Holiday Retirement also is considering several business-intelligence projects to extract data from the company's ERP systems and provide it to executives through a portal, McDowell says. Altogether, McDowell says his to-do list contains about 70 IT projects, and he expects to make significant progress on about 25 of them this year.

At Harrah's Entertainment Inc., the goal for 2004 is to use technology to improve the time-honored casino tradition of giving perks to good customers. That will require turning the massive data warehouse used to collect and analyze guest information derived from Harrah's Total Rewards customer-loyalty program into a source of real-time information. The goal: to track the activities and spending habits of its top 100,000 VIP customers and reward them in real time. Harrah's has plenty of company--three-quarters of survey respondents say they'll establish processes that support real-time information this year, and 61% say data-warehouse technology is a priority.
The Total Rewards system is powered by warehouse technology from NCR Corp.'s Teradata division. Harrah's plans to adapt that system with Teradata's active data-warehousing technology to perform customer-data analysis in real time, rather than after a guest has left a casino. Using messaging middleware from Tibco Software Inc., the data warehouse will be tied into recently installed customer-contact applications from Blue Martini Software Inc.

Harrah's, which operates 26 casinos, is expecting solid sales growth this year, but tax increases recently enacted in Illinois, New Jersey, and other states likely will take a bite out of profits. CIO Tim Stanley has his own bottom line: Harrah's measures IT spending as an operating profit or loss, and Stanley expects 6% operating-profit growth on the IT budget this year and 7% profit growth on IT capital spending.

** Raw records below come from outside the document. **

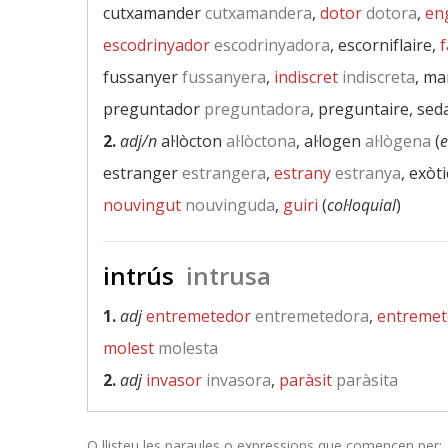
cutxamander
cutxamandera
,
dotor
dotora
,
en
escodrinyador
escodrinyadora
, escorniflaire,
f
fussanyer
fussanyera
,
indiscret
indiscreta
, ma
preguntador
preguntadora
, preguntaire, sed
2.
adj/n
al·lòcton
al·lòctona
, al·logen
al·lògena
(
e
estranger
estrangera
,
estrany
estranya
, exòti
nouvingut
nouvinguda
,
guiri
(
col·loquial
)
intrús
intrusa
1.
adj
entremetedor
entremetedora
,
entremet
molest
molesta
2.
adj
invasor
invasora
,
paràsit
paràsita
O llisteu les paraules o expressions que comencen per:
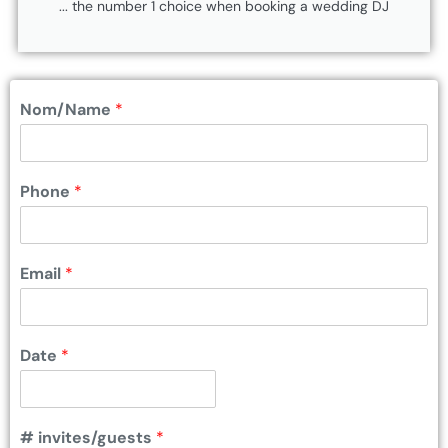
... the number 1 choice when booking a wedding DJ
Nom/Name
*
Phone
*
Email
*
Date
*
# invites/guests
*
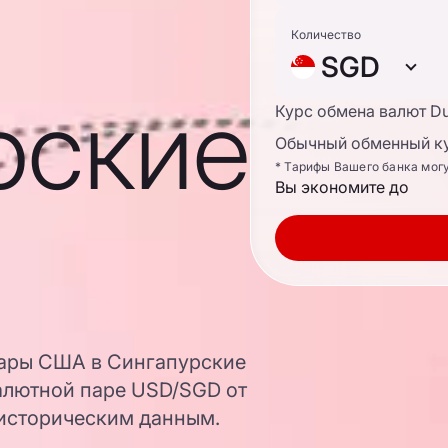
Количество
SGD
рские
Курс обмена валют D
Обычный обменный ку
* Тарифы Вашего банка мог
Вы экономите до
лары США в Сингапурские
алютной паре USD/SGD от
 историческим данным.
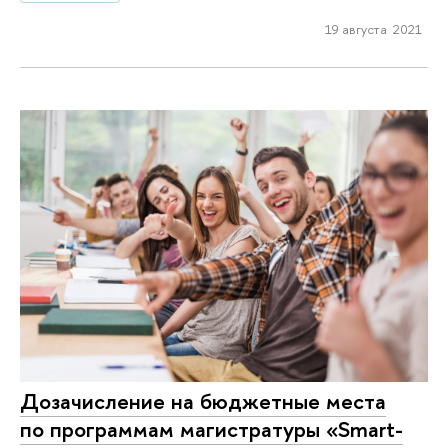
19 августа 2021
Дозачисление на бюджетные места
по программам магистратуры «Smart-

Office-supply company Office Depot Inc. has several major IT initiatives planned for the year involving supply-chain management, merchandise planning, and warehouse operations. The company has multiple sales channels, including direct delivery to companies, Office Depot aisles within grocery stores, and online sales; only 46% of its sales come from its retail stores. Business technology and processes for managing and restocking those multiple channels must be flexible and efficient, CIO Patty Morrison says.